To do – The line holding "sistem de alarmă" is the last one to output; start at the first line of the data, keep every line in between exactly, and leave out pictures.

Task input START

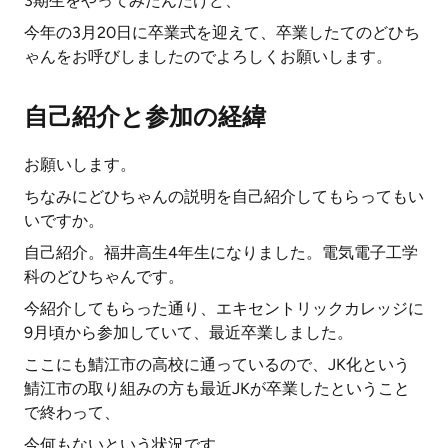
3期生をやってみたんだけど、
今年の3月20日に卒業式を迎えて、卒業したてのどひち
ゃんをお呼びしましたのでよろしくお願いします。
自己紹介と参加の経緯
お願いします。
ちなみにどひちゃんの説明を自己紹介してもらってもい
いですか。
自己紹介。福井高生4年生になりました。電気電子工学
科のどひちゃんです。
今紹介してもらった通り、エキセントリックカレッジに
9月頃から参加していて、最近卒業しました。
ここにも鯖江市の高校に通っているので、JK化という
鯖江市の取り組みの方も最近JKが卒業したということ
で終わって、
今何もないという状況です。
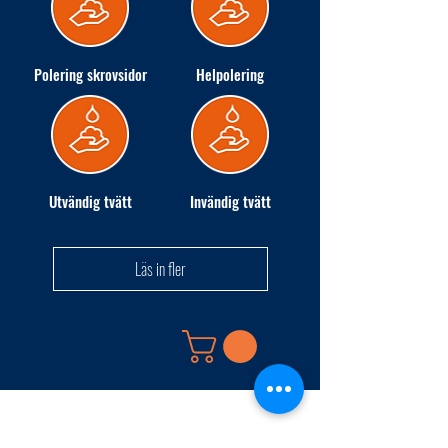
Polering skrovsidor
Helpolering
Utvändig tvätt
Invändig tvätt
Läs in fler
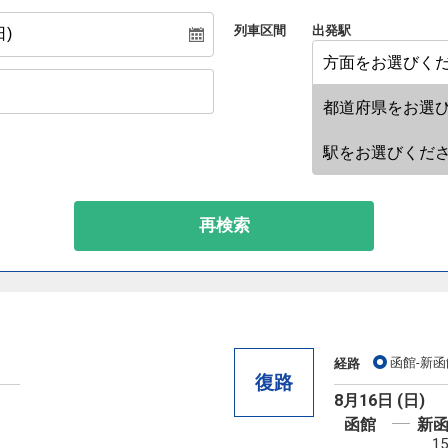
列車区間
出発駅
再検索
函館-新函
経路
復路
8月16日 (日)
函館
新
1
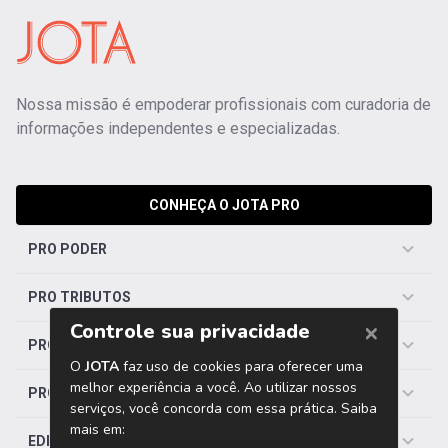
Nossa missão é empoderar profissionais com curadoria de
informações independentes e especializadas.
CONHEÇA O JOTA PRO
PRO PODER
PRO TRIBUTOS
PRO TRABALHISTA
PRO SAÚDE
EDITORIAS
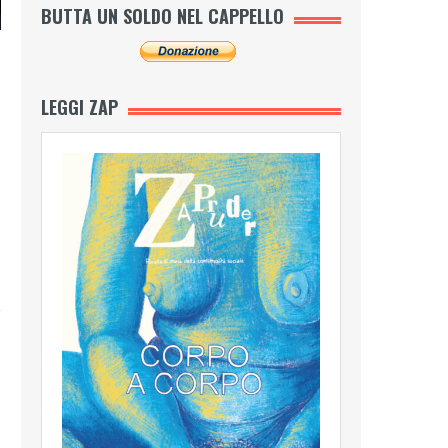
BUTTA UN SOLDO NEL CAPPELLO
LEGGI ZAP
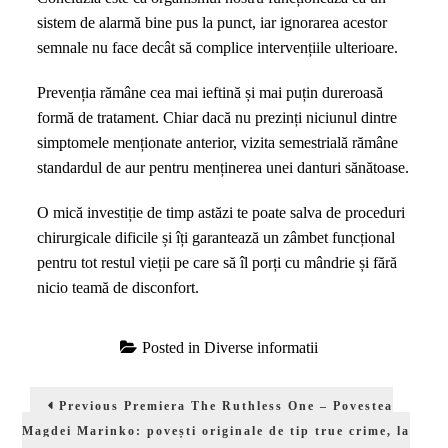
sistem de alarmă bine pus la punct, iar ignorarea acestor
semnale nu face decât să complice intervențiile ulterioare.
Prevenția rămâne cea mai ieftină și mai puțin dureroasă
formă de tratament. Chiar dacă nu prezinți niciunul dintre
simptomele menționate anterior, vizita semestrială rămâne
standardul de aur pentru menținerea unei danturi sănătoase.
O mică investiție de timp astăzi te poate salva de proceduri
chirurgicale dificile și îți garantează un zâmbet funcțional
pentru tot restul vieții pe care să îl porți cu mândrie și fără
nicio teamă de disconfort.
Posted in
Diverse informatii
Navigare
Previous
Previous
Premiera The Ruthless One – Povestea
în
post:
Magdei Marinko: povești originale de tip true crime, la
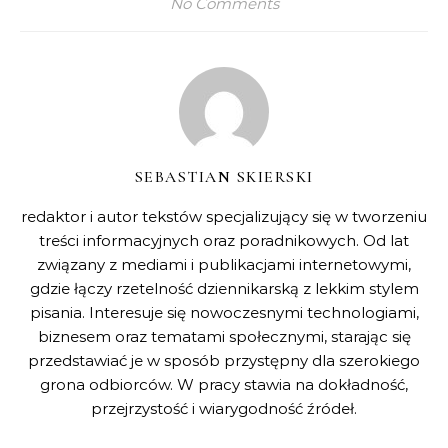
No Comments
SEBASTIAN SKIERSKI
redaktor i autor tekstów specjalizujący się w tworzeniu
treści informacyjnych oraz poradnikowych. Od lat
związany z mediami i publikacjami internetowymi,
gdzie łączy rzetelność dziennikarską z lekkim stylem
pisania. Interesuje się nowoczesnymi technologiami,
biznesem oraz tematami społecznymi, starając się
przedstawiać je w sposób przystępny dla szerokiego
grona odbiorców. W pracy stawia na dokładność,
przejrzystość i wiarygodność źródeł.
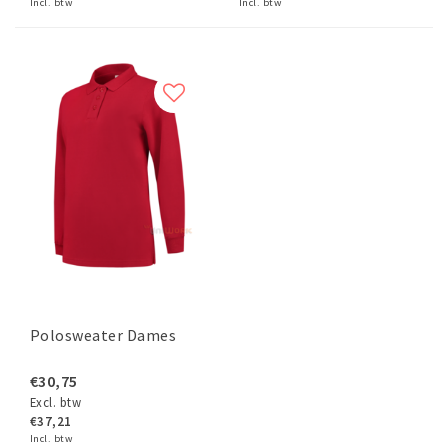
Incl. btw
Incl. btw
Polosweater Dames
€30,75
Excl. btw
€37,21
Incl. btw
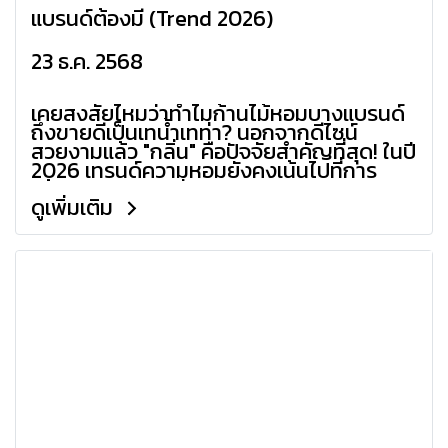
แบรนด์ต้องมี (Trend 2026)
23 ธ.ค. 2568
เคยสงสัยไหมว่าทำไมก้านไม้หอมบางแบรนด์
ถึงขายดีเป็นเทน้ำเทท่า? นอกจากดีไซน์
สวยงามแล้ว "กลิ่น" คือปัจจัยสำคัญที่สุด! ในปี
2026 เทรนด์ความหอมยังคงเน้นไปที่การ
สร้างบรรยากาศผ่อนคลาย, ความหรูหรา และ
ดูเพิ่มเติม
ความรู้สึกใกล้ชิดธรรมชาติวันนี้เราจะมาเปิดลิ
สต์ 10 กลิ่นยอดฮิตที่เจ้าของแบรนด์ Diffuser
ไม่ควรพลาด เพื่อเพิ่มยอดขายและสร้างการ
จดจำให้แบรนด์ของคุณ!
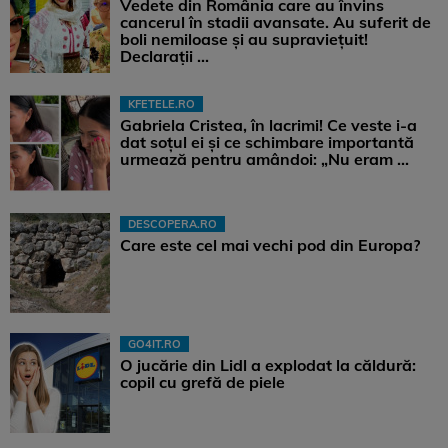
Vedete din România care au învins
cancerul în stadii avansate. Au suferit de
boli nemiloase şi au supravieţuit!
Declarații ...
KFETELE.RO
Gabriela Cristea, în lacrimi! Ce veste i-a
dat soțul ei și ce schimbare importantă
urmează pentru amândoi: „Nu eram ...
DESCOPERA.RO
Care este cel mai vechi pod din Europa?
GO4IT.RO
O jucărie din Lidl a explodat la căldură:
copil cu grefă de piele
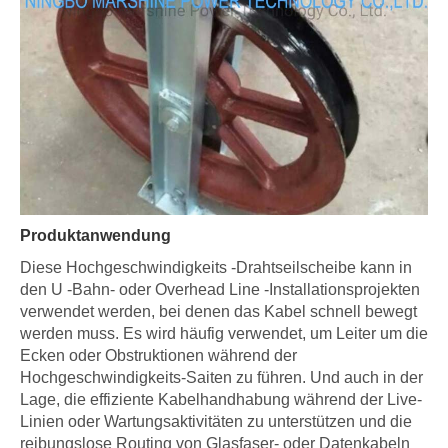
Produktanwendung
Diese Hochgeschwindigkeits -Drahtseilscheibe kann in
den U -Bahn- oder Overhead Line -Installationsprojekten
verwendet werden, bei denen das Kabel schnell bewegt
werden muss. Es wird häufig verwendet, um Leiter um die
Ecken oder Obstruktionen während der
Hochgeschwindigkeits-Saiten zu führen. Und auch in der
Lage, die effiziente Kabelhandhabung während der Live-
Linien oder Wartungsaktivitäten zu unterstützen und die
reibungslose Routing von Glasfaser- oder Datenkabeln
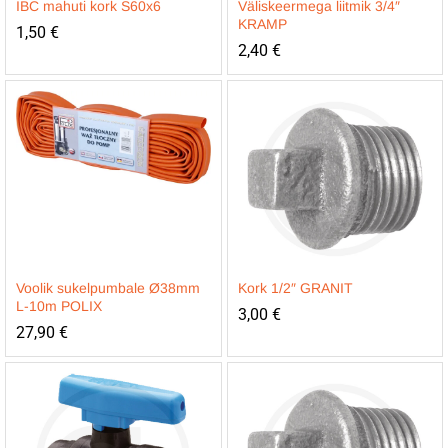
IBC mahuti kork S60x6
Väliskeermega liitmik 3/4″
KRAMP
1,50
€
2,40
€
Voolik sukelpumbale Ø38mm
Kork 1/2″ GRANIT
L-10m POLIX
3,00
€
27,90
€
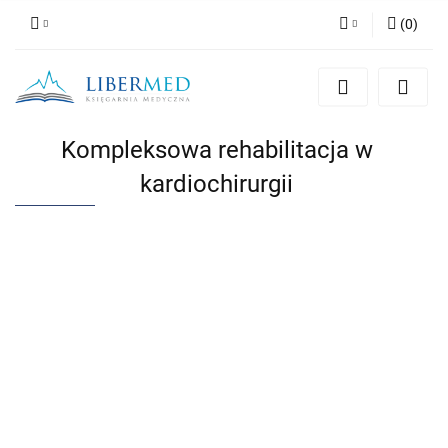
(
0
)
Zaloguj się
Zarejestruj się
Dodaj zgłoszenie
Kompleksowa rehabilitacja w
Zgody cookies
kardiochirurgii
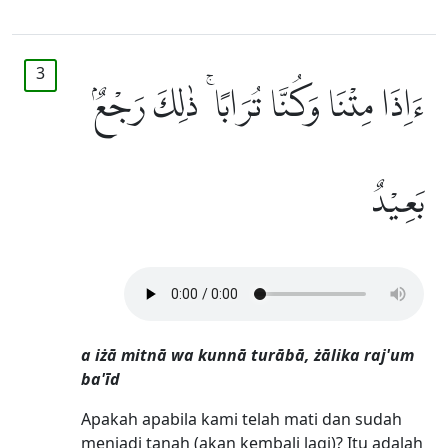
3
ءَاِذَا مِتْنَا وَكُنَّا تُرَابًا ۚ ذٰلِكَ رَجْعٌۢ
بَعِيْدٌ
a iżā mitnā wa kunnā turābā, żālika raj'um
ba'īd
Apakah apabila kami telah mati dan sudah
menjadi tanah (akan kembali lagi)? Itu adalah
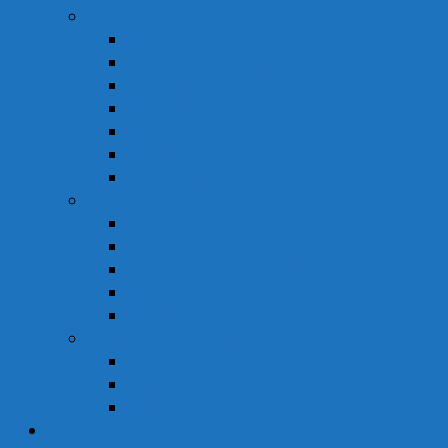
Vật Tư Y Tế
Chăm Sóc Cá Nhân
Chăm Sóc Răng Miệng
Dụng Cụ Sơ Cấp Cứu
Dụng Cụ Theo Dõi
Hỗ Trợ Tình Dục
Khẩu Trang
Tinh Dầu
Dược Mỹ Phẩm
Chăm Sóc Cơ Thể
Chăm Sóc Tóc – Da Đầu
Dung Dịch Vệ Sinh Phụ Nữ
Dưỡng Ẩm
Trị Mụn
Thực Phẩm Dinh Dưỡng
Bột Ăn Dặm
Ngũ Cốc
Sữa Y Tế
Góc Sức Khỏe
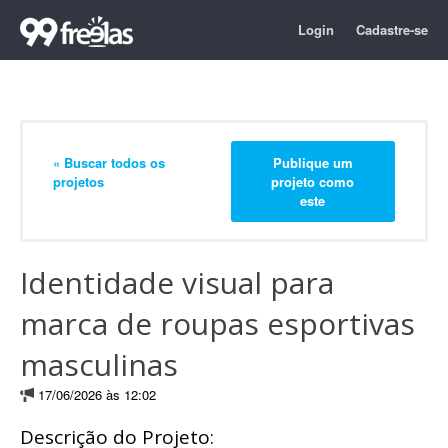
Login
Cadastre-se
« Buscar todos os
Publique um
projetos
projeto como
este
Identidade visual para
marca de roupas esportivas
masculinas
17/06/2026 às 12:02
Descrição do Projeto:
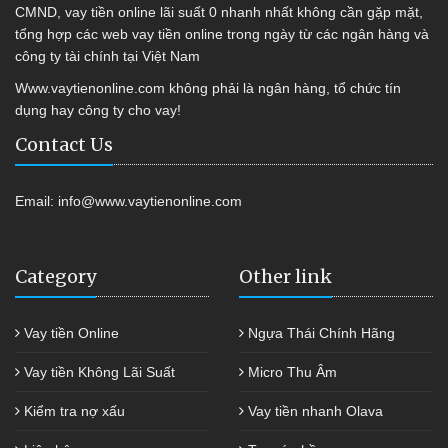
CMND, vay tiền online lãi suất 0 nhanh nhất không cần gặp mặt,
tổng hợp các web vay tiền online trong ngày từ các ngân hàng và
công ty tài chính tại Việt Nam
Www.vaytienonline.com không phải là ngân hàng, tổ chức tín
dụng hay công ty cho vay!
Contact Us
Email:
info@www.vaytienonline.com
Category
Other link
Vay tiền Online
Ngựa Thái Chính Hãng
Vay tiền Không Lãi Suất
Micro Thu Âm
Kiểm tra nợ xấu
Vay tiền nhanh Olava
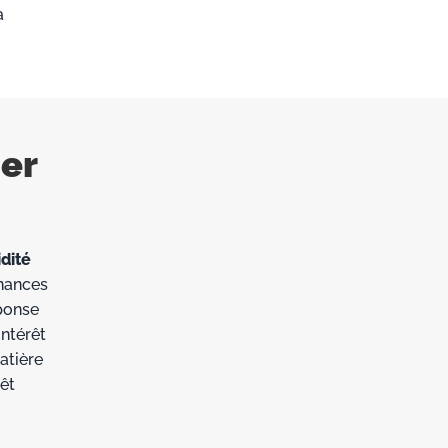
a
ier
idité
inances
éponse
intérêt
atière
êt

Task input END

Response area –
3期生をやってみたんだけど、
今年の3月20日に卒業式を迎えて、卒業したてのどひち
ゃんをお呼びしましたのでよろしくお願いします。
自己紹介と参加の経緯
お願いします。
ちなみにどひちゃんの説明を自己紹介してもらってもい
いですか。
自己紹介。福井高生4年生になりました。電気電子工学
科のどひちゃんです。
今紹介してもらった通り、エキセントリックカレッジに
9月頃から参加していて、最近卒業しました。
ここにも鯖江市の高校に通っているので、JK化という
鯖江市の取り組みの方も最近JKが卒業したということ
で終わって、
今何もないという状況です。
Polering skrovsidor
Helpolering
Utvändig tvätt
Invändig tvätt
Läs in fler
列車区間
出発駅
再検索
函館-新函
経路
復路
8月16日 (日)
函館
新
1
Nossa missão é empoderar profissionais com curadoria de
informações independentes e especializadas.
CONHEÇA O JOTA PRO
PRO PODER
PRO TRIBUTOS
PRO TRABALHISTA
PRO SAÚDE
EDITORIAS
BUTTA UN SOLDO NEL CAPPELLO
LEGGI ZAP
sistem de alarmă bine pus la punct, iar ignorarea acestor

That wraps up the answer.